Possibilities Podcast Episode: 4
Digitization isn’t coming to media companies. It’s already here. Just ask the music industry about the Napster panic.
How does a media company survive, much less thrive, in an era of digitization?
Craig Besnoy knows all about digitization, and how quickly it can change an industry. He was working in the music industry in the early 2000s when Napster sent the music industry into a panic.
On this episode of the podcast, Craig joined us to illustrate how media companies can not only exist, but succeed, in the digital market. Here’s how it all went down.
The Music Industry Was First With Digitization
All was well in the music industry. Until Napster came in 2000. Then, everything changed.
Napster brought about a significant change in how consumers valued music. Before, consumers would spend around 15 dollars on a CD with 10 songs. They’d skip eight or nine of them to listen to the two they really liked.
That all changed with Napster. After Napster, consumers were able to share music files across the internet and download only those songs they wanted.
What was the music industry’s first response? Lawsuits. They hoped they’d be able to lawyer up and stop the way consumers listened to music. But the more lawsuits the music industry brought, the more consumers turned to piracy to listen to music.
The days of $15 CDs were over, and if you can’t beat them, join them.
Access Over Value
After Napster, the value of an individual song was set at, or just above, zero. However, the access and the services attached to media held great value to consumers.
The music industry reworked its model, and eventually responded with various subscription services like iTunes and Spotify.
Craig noted how the music industry’s first response was miscalculated. If instead of lawsuits, the music industry had realized the game was already changed, the music industry may have had a say in the valuation of individual songs. Instead, they found themselves following rather than leading.
Music Isn’t the Only Media Being Digitized
Digitization isn’t unique to music. As access to greater bandwidth has increased, video has followed suit, and consumers feel similarly about other media content: They don’t want to purchase a 100-channel cable or satellite TV package to only receive the two channels they really want.
In the old days, HGTV provided their services to 130 million customers by selling to four or five major cable and satellite TV providers. Now, thanks to smartphones, they can deliver content directly to individual customers.
This provides a unique opportunity. Before, media outlets had no idea how their content was being consumed. Now, they have access to mounds of customer data.
Media companies have to shift their thinking -- they aren’t just providing media anymore. They are using data to create a variety of tailored content straight to their customers.

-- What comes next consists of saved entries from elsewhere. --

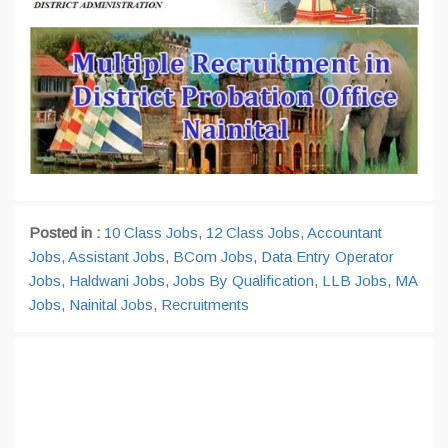
Posted in :
10 Class Jobs
,
12 Class Jobs
,
Accountant
Jobs
,
Assistant Jobs
,
BCom Jobs
,
Data Entry Operator
Jobs
,
Haldwani Jobs
,
Jobs By Qualification
,
LLB Jobs
,
MA
Jobs
,
Nainital Jobs
,
Recruitments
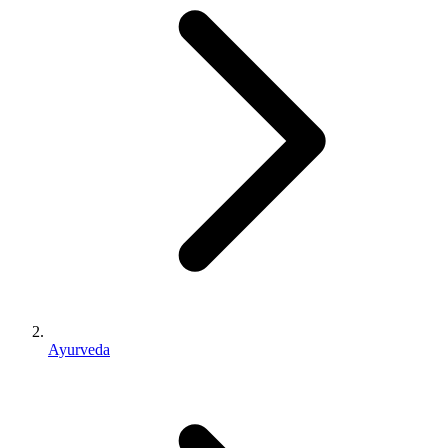
Ayurveda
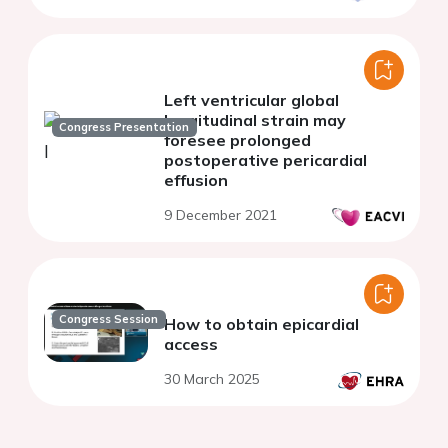
Left ventricular global
longitudinal strain may
Congress Presentation
foresee prolonged
postoperative pericardial
effusion
9 December 2021
Congress Session
How to obtain epicardial
access
30 March 2025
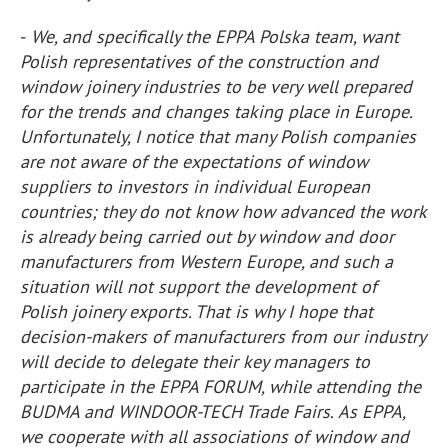
-
We, and specifically the EPPA Polska team, want
Polish representatives of the construction and
window joinery industries to be very well prepared
for the trends and changes taking place in Europe.
Unfortunately, I notice that many Polish companies
are not aware of the expectations of window
suppliers to investors in individual European
countries; they do not know how advanced the work
is already being carried out by window and door
manufacturers from Western Europe, and such a
situation will not support the development of
Polish joinery exports. That is why I hope that
decision-makers of manufacturers from our industry
will decide to delegate their key managers to
participate in the EPPA FORUM, while attending the
BUDMA and WINDOOR-TECH Trade Fairs
.
As EPPA,
we cooperate with all associations of window and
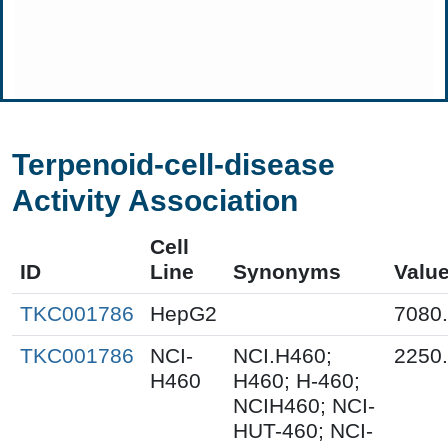
Terpenoid-cell-disease
Activity Association
Cell
ID
Line
Synonyms
Valu
TKC001786
HepG2
7080
TKC001786
NCI-
NCI.H460;
2250
H460
H460; H-460;
NCIH460; NCI-
HUT-460; NCI-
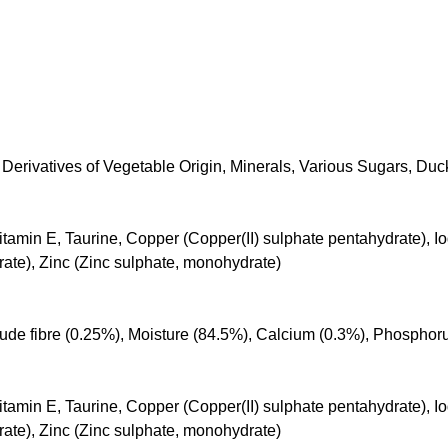
Derivatives of Vegetable Origin, Minerals, Various Sugars, Duc
itamin E, Taurine, Copper (Copper(II) sulphate pentahydrate), Iod
e), Zinc (Zinc sulphate, monohydrate)
Crude fibre (0.25%), Moisture (84.5%), Calcium (0.3%), Phosphor
itamin E, Taurine, Copper (Copper(II) sulphate pentahydrate), Iod
e), Zinc (Zinc sulphate, monohydrate)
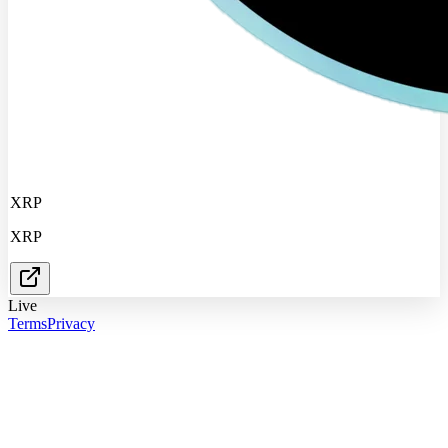
XRP
XRP
Live
Terms
Privacy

“Going from a Media Company to a data-driven media company is really important. And it’s going to be one of the key factors in the successes of a media company going forward,” Craig Said
Subscription + Ads + Commerce = Average Revenue Per User
The way media companies are thriving now, is by employing a variety of methods to drive revenue.

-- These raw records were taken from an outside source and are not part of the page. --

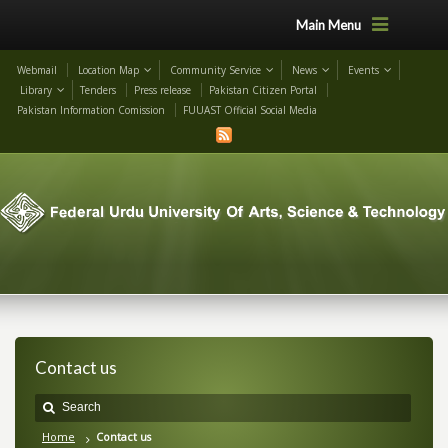
Main Menu
Webmail
Location Map
Community Service
News
Events
Library
Tenders
Press release
Pakistan Citizen Portal
Pakistan Information Comission
FUUAST Official Social Media
Contact us
Home
Contact us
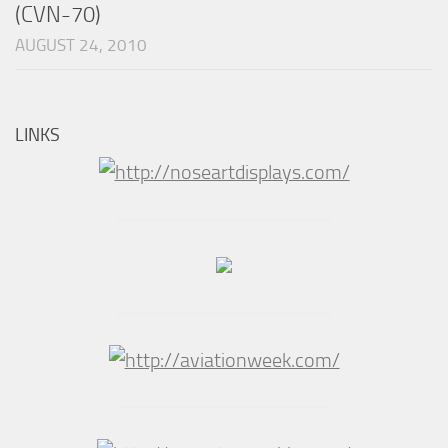
(CVN-70)
AUGUST 24, 2010
LINKS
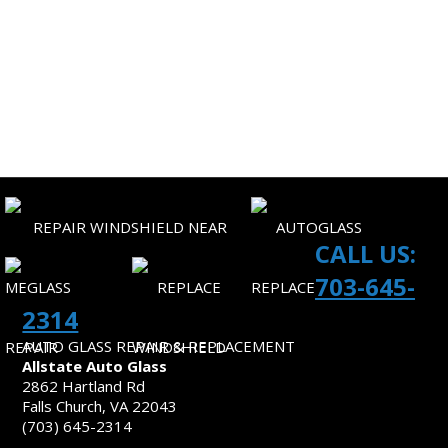
CORPORATE ACCOUNTS
SITEMAP
CONTACT US
CALL US:
703-645-
2314
AUTO GLASS REPAIR & REPLACEMENT
Allstate Auto Glass
2862 Hartland Rd
Falls Church, VA 22043
(703) 645-2314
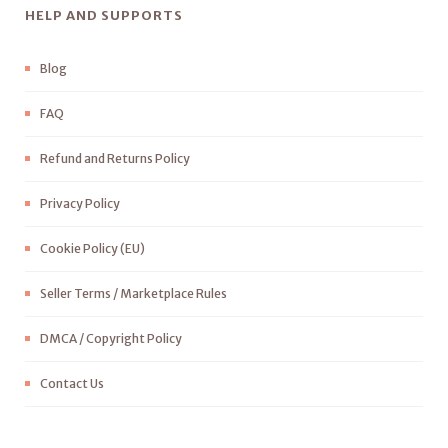
HELP AND SUPPORTS
Blog
FAQ
Refund and Returns Policy
Privacy Policy
Cookie Policy (EU)
Seller Terms / Marketplace Rules
DMCA / Copyright Policy
Contact Us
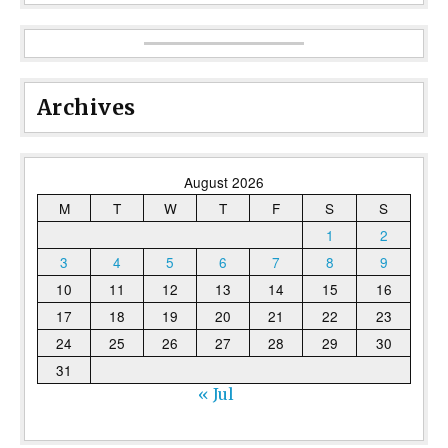
Archives
August 2026
M
T
W
T
F
S
S
1
2
3
4
5
6
7
8
9
10
11
12
13
14
15
16
17
18
19
20
21
22
23
24
25
26
27
28
29
30
31
« Jul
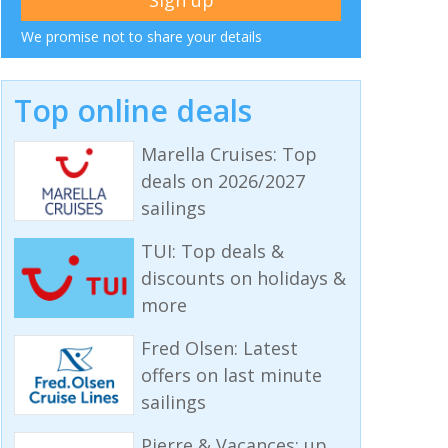
We promise not to share your details
Top online deals
Marella Cruises: Top
deals on 2026/2027
sailings
TUI: Top deals &
discounts on holidays &
more
Fred Olsen: Latest
offers on last minute
sailings
Pierre & Vacances: up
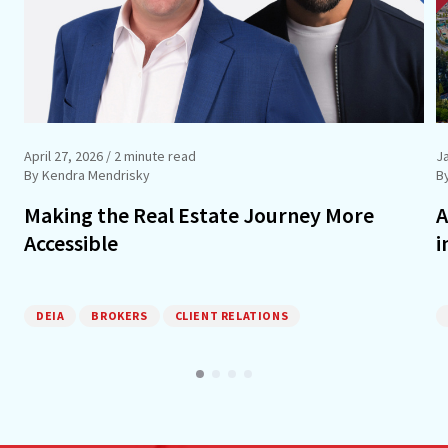
April 27, 2026
/ 2 minute read
J
By Kendra Mendrisky
B
Making the Real Estate Journey More
A
Accessible
i
DEIA
BROKERS
CLIENT RELATIONS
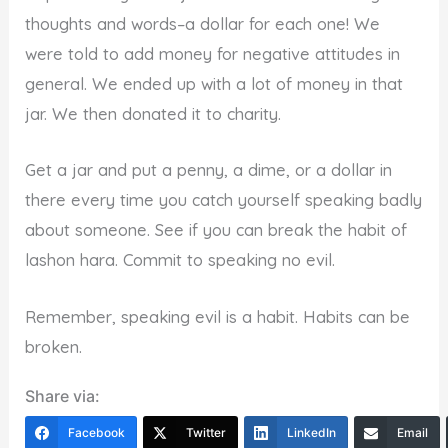
thoughts and words–a dollar for each one! We
were told to add money for negative attitudes in
general. We ended up with a lot of money in that
jar. We then donated it to charity.
Get a jar and put a penny, a dime, or a dollar in
there every time you catch yourself speaking badly
about someone. See if you can break the habit of
lashon hara. Commit to speaking no evil.
Remember, speaking evil is a habit. Habits can be
broken.
Share via:
Facebook
Twitter
LinkedIn
Email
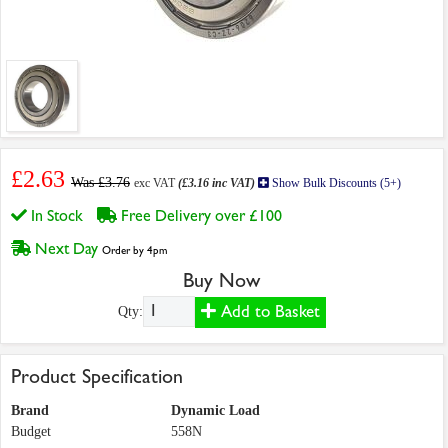
£2.63
Was £3.76
exc VAT
(£3.16 inc VAT)
Show Bulk Discounts (5+)
In Stock
Free Delivery over £100
Next Day
Order by 4pm
Buy Now
Add to Basket
Qty:
Product Specification
Brand
Dynamic Load
Budget
558N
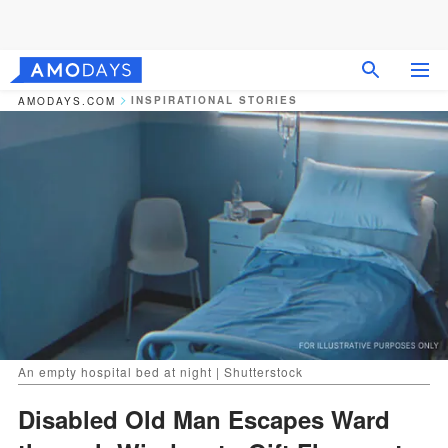
INSPIRATIONAL STORIES
AMODAYS.COM
An empty hospital bed at night | Shutterstock
Disabled Old Man Escapes Ward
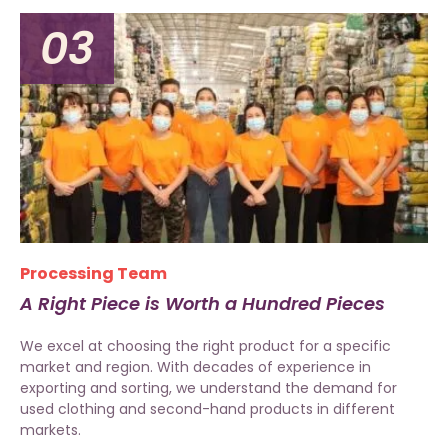
03
Processing Team
A Right Piece is Worth a Hundred Pieces
We excel at choosing the right product for a specific
market and region. With decades of experience in
exporting and sorting, we understand the demand for
used clothing and second-hand products in different
markets.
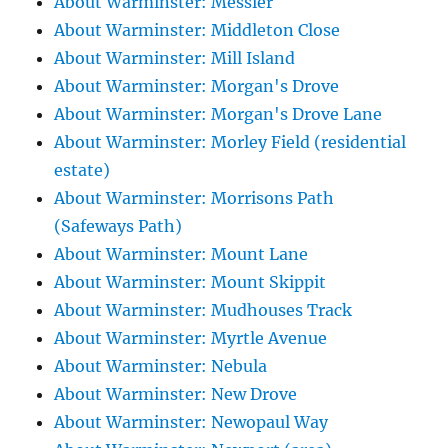
About Warminster: Messier
About Warminster: Middleton Close
About Warminster: Mill Island
About Warminster: Morgan's Drove
About Warminster: Morgan's Drove Lane
About Warminster: Morley Field (residential
estate)
About Warminster: Morrisons Path
(Safeways Path)
About Warminster: Mount Lane
About Warminster: Mount Skippit
About Warminster: Mudhouses Track
About Warminster: Myrtle Avenue
About Warminster: Nebula
About Warminster: New Drove
About Warminster: Newopaul Way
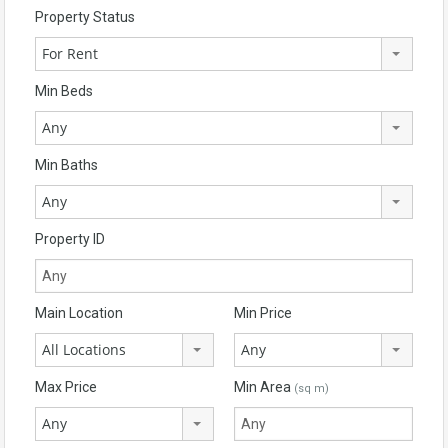
Property Status
For Rent
Min Beds
Any
Min Baths
Any
Property ID
Main Location
Min Price
All Locations
Any
Max Price
Min Area
(sq m)
Any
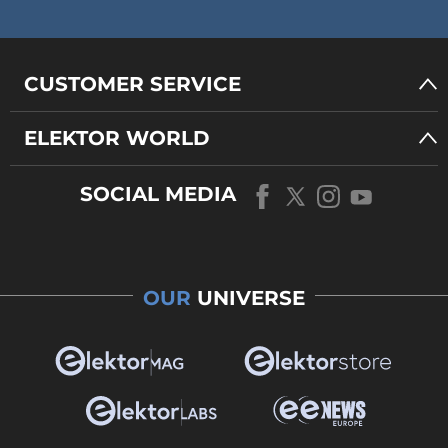
CUSTOMER SERVICE
ELEKTOR WORLD
SOCIAL MEDIA
OUR
UNIVERSE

Three main categories of revenue exists: subscription fees, advertisements, and commerce.
Using a variety of methods for different users, a company can add all these revenue streams together. Then, by dividing the total revenue by the total number of users, you reach a number called Average Revenue Per User or ARPU.

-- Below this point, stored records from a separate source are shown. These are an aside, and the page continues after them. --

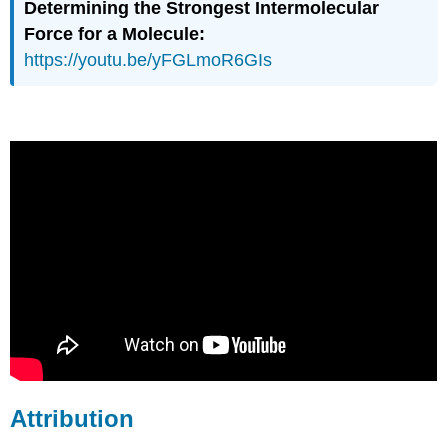
Determining the Strongest Intermolecular
Force for a Molecule:
https://youtu.be/yFGLmoR6GIs
Attribution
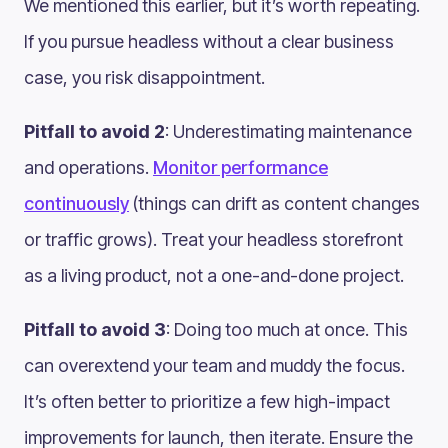
We mentioned this earlier, but it’s worth repeating.
If you pursue headless without a clear business
case, you risk disappointment.
Pitfall to avoid 2
: Underestimating maintenance
and operations.
Monitor performance
continuously
(things can drift as content changes
or traffic grows). Treat your headless storefront
as a living product, not a one-and-done project.
Pitfall to avoid 3
: Doing too much at once. This
can overextend your team and muddy the focus.
It’s often better to prioritize a few high-impact
improvements for launch, then iterate. Ensure the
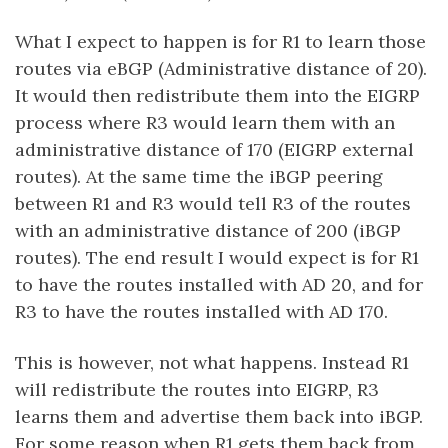
What I expect to happen is for R1 to learn those
routes via eBGP (Administrative distance of 20).
It would then redistribute them into the EIGRP
process where R3 would learn them with an
administrative distance of 170 (EIGRP external
routes). At the same time the iBGP peering
between R1 and R3 would tell R3 of the routes
with an administrative distance of 200 (iBGP
routes). The end result I would expect is for R1
to have the routes installed with AD 20, and for
R3 to have the routes installed with AD 170.
This is however, not what happens. Instead R1
will redistribute the routes into EIGRP, R3
learns them and advertise them back into iBGP.
For some reason when R1 gets them back from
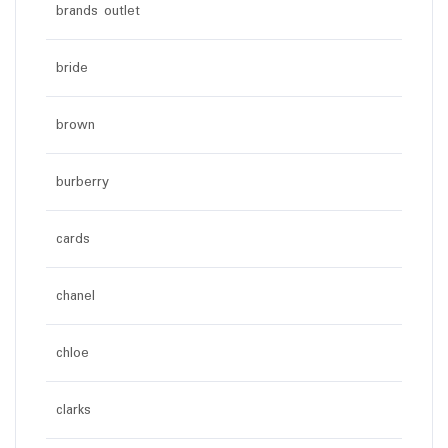
brands outlet
bride
brown
burberry
cards
chanel
chloe
clarks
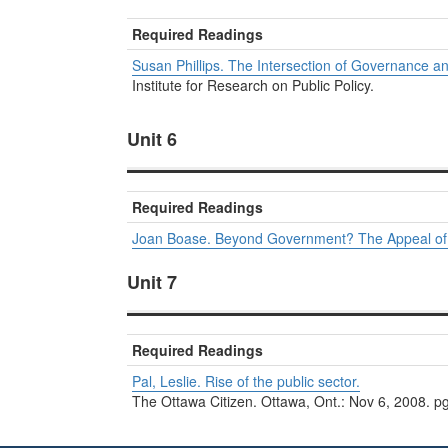
Required Readings
Susan Phillips. The Intersection of Governance an
Institute for Research on Public Policy.
Unit 6
Required Readings
Joan Boase. Beyond Government? The Appeal of P
Unit 7
Required Readings
Pal, Leslie. Rise of the public sector.
The Ottawa Citizen. Ottawa, Ont.: Nov 6, 2008. p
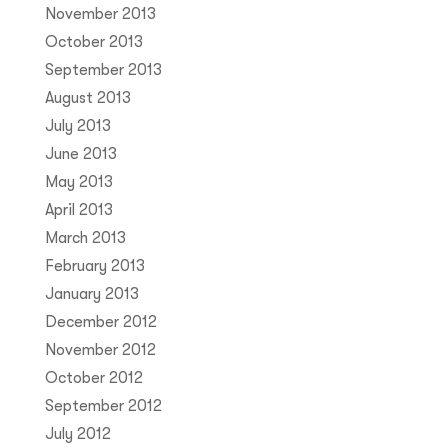
November 2013
October 2013
September 2013
August 2013
July 2013
June 2013
May 2013
April 2013
March 2013
February 2013
January 2013
December 2012
November 2012
October 2012
September 2012
July 2012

Using Mixed Models to Drive ARPU
One individual may be satisfied paying $15 month subscription for the ESPN app to have access to content. Someone in a different income bracket may want access to the same content without the subscription fee. So to generate the same revenue from that customer, a company could show them additional advertisement, thus driving the same ARPU from both.
3 Phases of Customer Data Analytics
How does a company strategize and employ these various methods? They need to use their data to empower their mixed model methods using three steps:
1. Unified Customer View: Media companies must synthesize and integrate their data from consumers across different platforms to create a single-view of the customer.
Example: A company whose asset is Bruno Mars. Alex is a fan who listens to Bruno Mars and goes to concerts, and is in a Facebook fan group.
The company needs to bring all these touchpoints together so they can synthesize how their product is being consumed. What tickets did Alex buy, front-row or nosebleed seats? Did Alex post pics across social media? How often does Alex stream the music?
2. Increase Business Intelligence: In Phase 2, companies can define user profiles, test analytics, and generate algorithms that will establish their KPI metrics (Key Performance Indicator). Ultimately these answers will help a company determine their ARPU.
3. Test Mixed Revenue Models: In phase 3, companies can test their mixed revenue models against the analytics they’ve established. What offers work with which customer profiles?
4. Decision Science: Companies can apply the knowledge they’ve received into making decisions. Using Artificial Intelligence they can determine which mixed models drive the highest ARPU.
Media companies can survive in today’s market. In fact, they can thrive. To do so will require an entire rethinking of how they deploy their content, and how they drive revenue.
By collecting and analyzing their customer data, they can provide highly individualized content to consumers and drive ARPU.
By transforming into a data-driven media company versus a media company, they can lead instead of follow the market. We can all learn a lesson from the music industry.